# Stack Overflow

## Introduction 

In this assignment, we will look at some posts on Stack Overflow during the year of 2015 and measure the similarity of users by looking at the types of questions they answer. Do not delete the output of your code cells. This assignment is to be completed **INDIVIDUALLY** and it is due on **September 30**.

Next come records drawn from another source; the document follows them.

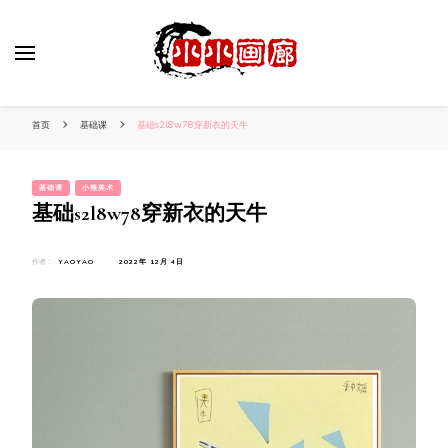
小姐姐美照秀
分享我的小作品
首页
基础课
基础s2l8w78穿新衣的天牛
基础课
小熊美术
基础s2l8w78穿新衣的天牛
作者：
YAOYAO
2022年 12月 4日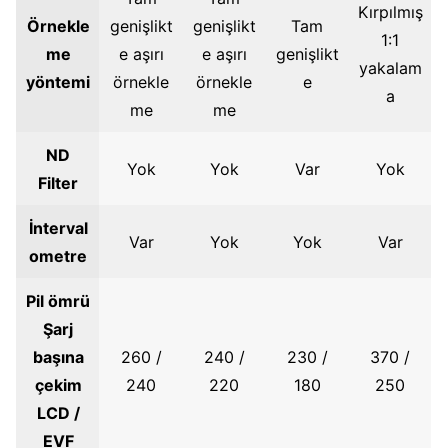
Kırpılmış
Örnekle
genişlikt
genişlikt
Tam
1:1
me
e aşırı
e aşırı
genişlikt
yakalam
yöntemi
örnekle
örnekle
e
a
me
me
ND
Yok
Yok
Var
Yok
Filter
İnterval
Var
Yok
Yok
Var
ometre
Pil ömrü
Şarj
başına
260 /
240 /
230 /
370 /
çekim
240
220
180
250
LCD /
EVF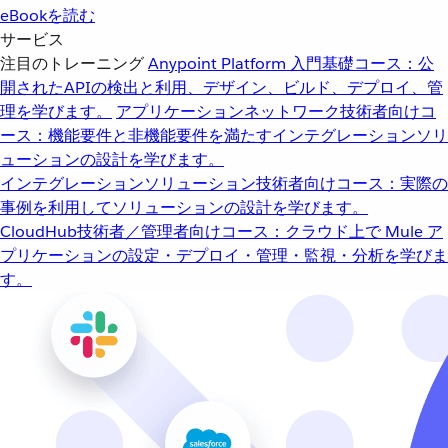
eBookを読む
サービス
注目のトレーニング
Anypoint Platform 入門
基礎コース：公
開されたAPIの検出と利用、デザイン、ビルド、デプロイ、管
理を学びます。
アプリケーションネットワーク
技術者向けコ
ース：機能要件と非機能要件を満たすインテグレーションソリ
ューションの設計を学びます。
インテグレーションソリューション
技術者向けコース：実際の
事例を利用してソリューションの設計を学びます。
CloudHub
技術者／管理者向けコース：クラウド上で Mule ア
プリケーションの設定・デプロイ・管理・監視・分析を学びま
す。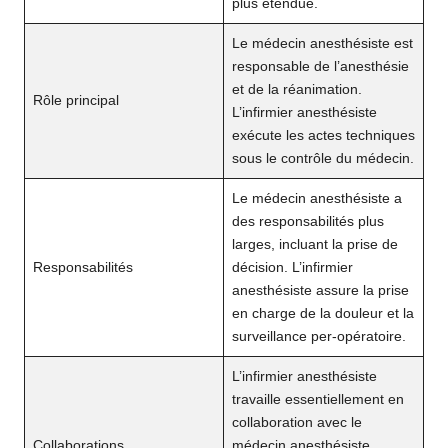
plus étendue.
Le médecin anesthésiste est
responsable de l’anesthésie
et de la réanimation.
Rôle principal
L’infirmier anesthésiste
exécute les actes techniques
sous le contrôle du médecin.
Le médecin anesthésiste a
des responsabilités plus
larges, incluant la prise de
Responsabilités
décision. L’infirmier
anesthésiste assure la prise
en charge de la douleur et la
surveillance per-opératoire.
L’infirmier anesthésiste
travaille essentiellement en
collaboration avec le
Collaborations
médecin anesthésiste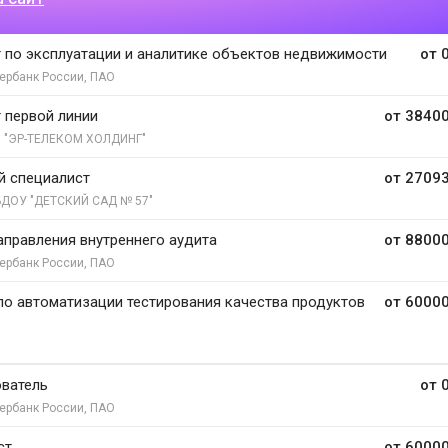
 по эксплуатации и аналитике объектов недвижимости
от 
ербанк России, ПАО
 первой линии
от 38400
 "ЭР-ТЕЛЕКОМ ХОЛДИНГ"
й специалист
от 27093
ДОУ "ДЕТСКИЙ САД № 57"
аправления внутреннего аудита
от 88000
ербанк России, ПАО
о автоматизации тестирования качества продуктов
от 60000
ватель
от 
ербанк России, ПАО
ст
от 60000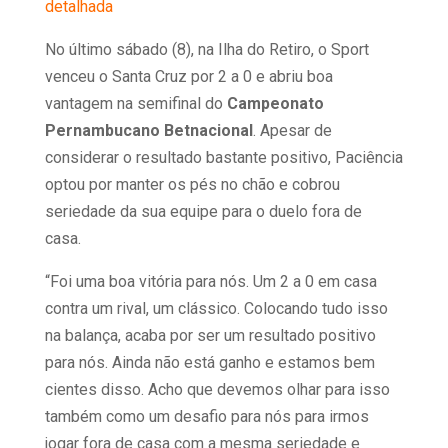
detalhada
No último sábado (8), na Ilha do Retiro, o Sport
venceu o Santa Cruz por 2 a 0 e abriu boa
vantagem na semifinal do
Campeonato
Pernambucano Betnacional
. Apesar de
considerar o resultado bastante positivo, Paciência
optou por manter os pés no chão e cobrou
seriedade da sua equipe para o duelo fora de
casa.
“Foi uma boa vitória para nós. Um 2 a 0 em casa
contra um rival, um clássico. Colocando tudo isso
na balança, acaba por ser um resultado positivo
para nós. Ainda não está ganho e estamos bem
cientes disso. Acho que devemos olhar para isso
também como um desafio para nós para irmos
jogar fora de casa com a mesma seriedade e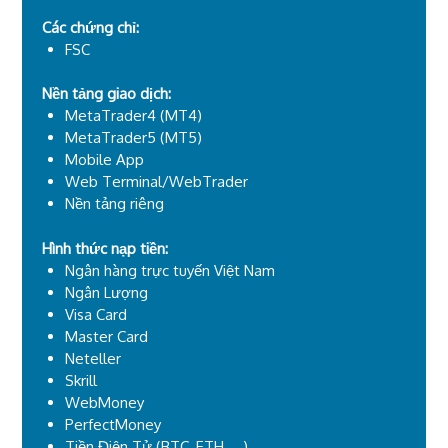
Các chứng chỉ:
FSC
Nền tảng giao dịch:
MetaTrader4 (MT4)
MetaTrader5 (MT5)
Mobile App
Web Terminal/WebTrader
Nền tảng riêng
Hình thức nạp tiền:
Ngân hàng trực tuyến Việt Nam
Ngân Lượng
Visa Card
Master Card
Neteller
Skrill
WebMoney
PerfectMoney
Tiền Điện Tử (BTC, ETH, ...)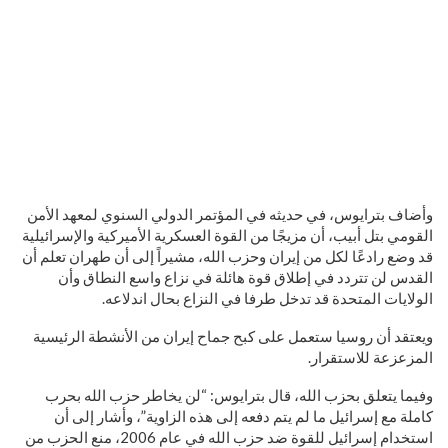
وأضاف بترايوس، في حديثه في المؤتمر الدولي السنوي لمعهد الأمن
القومي بتل أبيب، أن مزيجًا من القوة العسكرية الأميركية والإسرائيلية
قد وضع رادعًا لكل من إيران وحزب الله، مشيراً إلى أن طهران تعلم أن
القدس لن تتردد في إطلاق قوة هائلة في نزاع واسع النطاق وأن
الولايات المتحدة قد تدخل طرفا في النزاع بحال اندلاعه.
ويعتقد أن روسيا ستعمل على كبح جماح إيران من الأنشطة الرئيسية
المزعزعة للاستقرار.
وفيما يتعلق بحزب الله، قال بترايوس: “لن يخاطر حزب الله بحرب
كاملة مع إسرائيل ما لم يتم دفعه إلى هذه الزاوية”، وأشار إلى أن
استخدام إسرائيل للقوة ضد حزب الله في عام 2006، منع الحزب من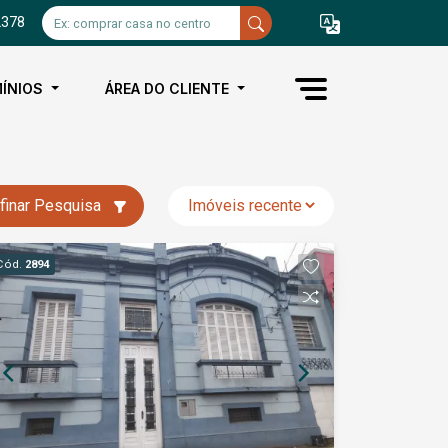
2378
ÍNIOS
ÁREA DO CLIENTE
finar Pesquisa
Cód.
2894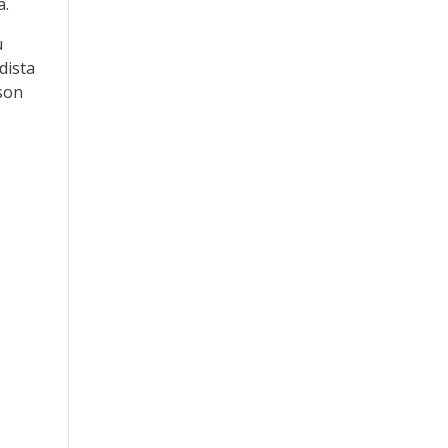
a.
u
dista
 son
s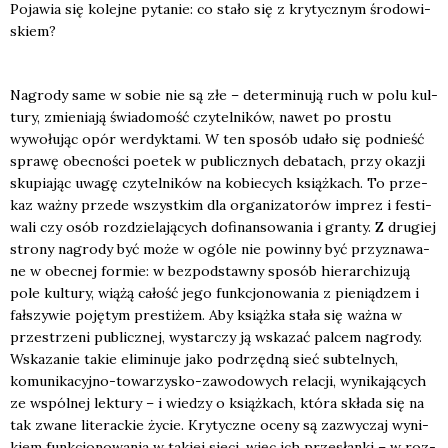
Poja­wia się kolej­ne pyta­nie: co sta­ło się z kry­tycz­nym śro­do­wi­
skiem?
Nagro­dy same w sobie nie są złe – deter­mi­nu­ją ruch w polu kul­
tu­ry, zmie­nia­ją świa­do­mość czy­tel­ni­ków, nawet po pro­stu
wywo­łu­jąc opór wer­dyk­ta­mi. W ten spo­sób uda­ło się pod­nieść
spra­wę obec­no­ści poetek w publicz­nych deba­tach, przy oka­zji
sku­pia­jąc uwa­gę czy­tel­ni­ków na kobie­cych książ­kach. To prze­
kaz waż­ny przede wszyst­kim dla orga­ni­za­to­rów imprez i festi­
wa­li czy osób roz­dzie­la­ją­cych dofi­nan­so­wa­nia i gran­ty. Z dru­giej
stro­ny nagro­dy być może w ogó­le nie powin­ny być przy­zna­wa­
ne w obec­nej for­mie: w bez­pod­staw­ny spo­sób hie­rar­chi­zu­ją
pole kul­tu­ry, wią­żą całość jego funk­cjo­no­wa­nia z pie­nią­dzem i
fał­szy­wie poję­tym pre­sti­żem. Aby książ­ka sta­ła się waż­na w
prze­strze­ni publicz­nej, wystar­czy ją wska­zać pal­cem nagro­dy.
Wska­za­nie takie eli­mi­nu­je jako pod­rzęd­ną sieć sub­tel­nych,
komu­ni­ka­cyj­no-towa­rzy­sko-zawo­do­wych rela­cji, wyni­ka­ją­cych
ze wspól­nej lek­tu­ry – i wie­dzy o książ­kach, któ­ra skła­da się na
tak zwa­ne lite­rac­kie życie. Kry­tycz­ne oce­ny są zazwy­czaj wyni­
kiem funk­cjo­no­wa­nia w takiej sie­ci, więc ich prze­słan­ki – w roz­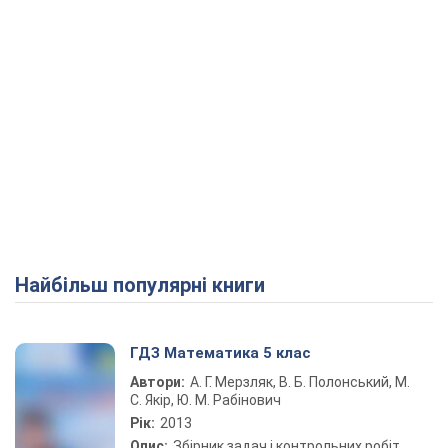
Найбільш популярні книги
ГДЗ Математика 5 клас
Автори:
А. Г. Мерзляк, В. Б. Полонський, М.
С. Якір, Ю. М. Рабінович
Рік:
2013
Опис:
Збірник задач і контрольних робіт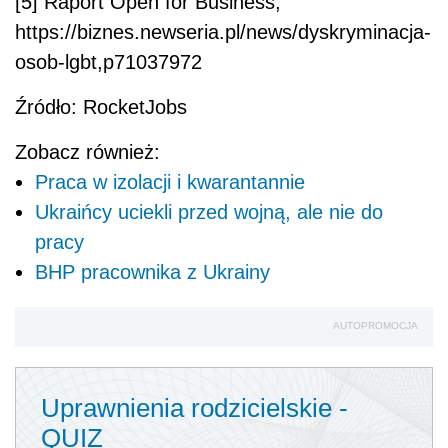
[5] Raport Open for Business,
https://biznes.newseria.pl/news/dyskryminacja-
osob-lgbt,p71037972
Źródło: RocketJobs
Zobacz również:
Praca w izolacji i kwarantannie
Ukraińcy uciekli przed wojną, ale nie do
pracy
BHP pracownika z Ukrainy
AUTOPROMOCJA
Uprawnienia rodzicielskie -
QUIZ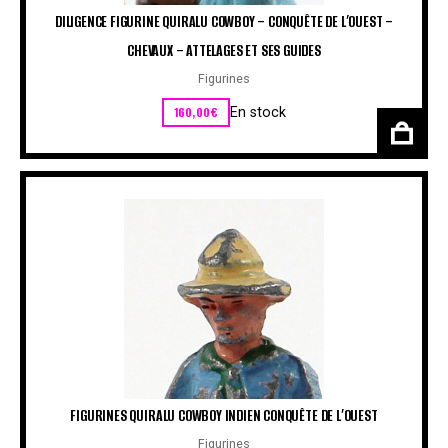
DILIGENCE FIGURINE QUIRALU COWBOY – CONQUÊTE DE L’OUEST –
CHEVAUX – ATTELAGES ET SES GUIDES
Figurines
160,00
€
En stock
FIGURINES QUIRALU COWBOY INDIEN CONQUÊTE DE L’OUEST
Figurines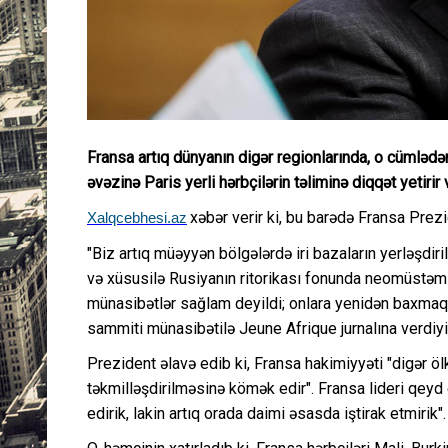
Fransa artıq dünyanın digər regionlarında, o cümlədə
əvəzinə Paris yerli hərbçilərin təliminə diqqət yetiri
xəbər verir ki, bu barədə Fransa Pre
Xalqcebhesi.az
"Biz artıq müəyyən bölgələrdə iri bazaların yerləşdiri
və xüsusilə Rusiyanın ritorikası fonunda neomüstəml
münasibətlər sağlam deyildi; onlara yenidən baxmaq la
sammiti münasibətilə Jeune Afrique jurnalına verdiyi
Prezident əlavə edib ki, Fransa hakimiyyəti "digər ölkə
təkmilləşdirilməsinə kömək edir". Fransa lideri qey
edirik, lakin artıq orada daimi əsasda iştirak etmirik".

Please update the README with your BU username.

## Step 0. Preparation

Before we start working on the notebook, let's make sure that everything is setup properly. You should have downloaded and installed
* [Anaconda](https://store.continuum.io/cshop/anaconda/)
* [Git](http://git-scm.com/downloads)

If you are working from the undergraduate lab (on a linux machine) these are both installed, but you need to follow the instructions [from here](https://github.com/mcrovella/CS505-Computational-Tools-for-Data-Science/blob/master/2-Getting-Started.ipynb).



## Step 1. Getting the data

Let's make a sample request to retrieve some questions posted on Stack Exchange on the first day of 2015. Documentation of the Stack Exchange API can be found [here](https://api.stackexchange.com/docs).

In [3]:
import requests
from datetime import datetime

start_time = 1420070400 # 01-01-2015 at 00:00:00
end_time   = 1420156800 # 01-02-2015 at 00:00:00

response = requests.get("https://api.stackexchange.com/2.2/questions?pagesize=100" +
                        "&fromdate=" + str(start_time) + "&todate=" + str(end_time) +
                        "&order=asc&sort=creation&site=stackoverflow")
print(response)

<Response [200]>


All dates in the Stack Exchange API are in [unix epoch time](https://en.wikipedia.org/wiki/Unix_time). The format for the request string is specified [here](https://api.stackexchange.com/docs/questions).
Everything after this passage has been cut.